(Provided records)
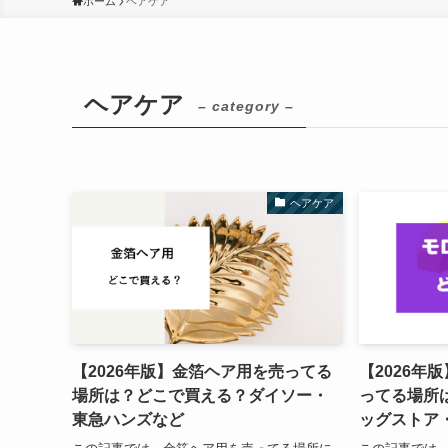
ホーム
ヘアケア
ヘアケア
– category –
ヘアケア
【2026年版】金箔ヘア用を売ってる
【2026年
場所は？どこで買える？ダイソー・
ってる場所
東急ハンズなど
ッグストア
(End Provided records)
(Provided records)
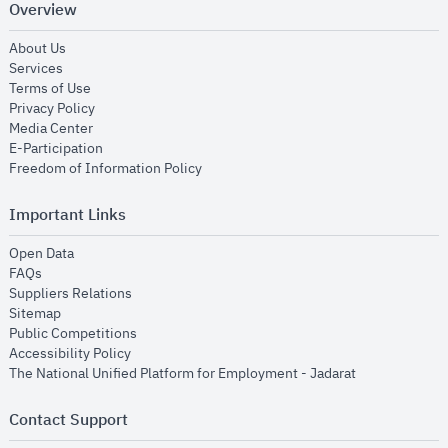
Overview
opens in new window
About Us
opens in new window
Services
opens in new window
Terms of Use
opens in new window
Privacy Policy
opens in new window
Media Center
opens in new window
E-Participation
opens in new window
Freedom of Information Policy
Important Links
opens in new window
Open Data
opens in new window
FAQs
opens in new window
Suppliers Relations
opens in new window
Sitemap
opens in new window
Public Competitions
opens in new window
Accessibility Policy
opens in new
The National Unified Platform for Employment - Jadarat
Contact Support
(End Provided records)
• [Task objective]: Using the data above, reproduce exactly the lines between those holding "Freedom of Information Policy" and "Contact Support", inclusive, and no others.

• [Answer to this exercise]:
Freedom of Information Policy
Important Links
opens in new window
Open Data
opens in new window
FAQs
opens in new window
Suppliers Relations
opens in new window
Sitemap
opens in new window
Public Competitions
opens in new window
Accessibility Policy
opens in new
The National Unified Platform for Employment - Jadarat
Contact Support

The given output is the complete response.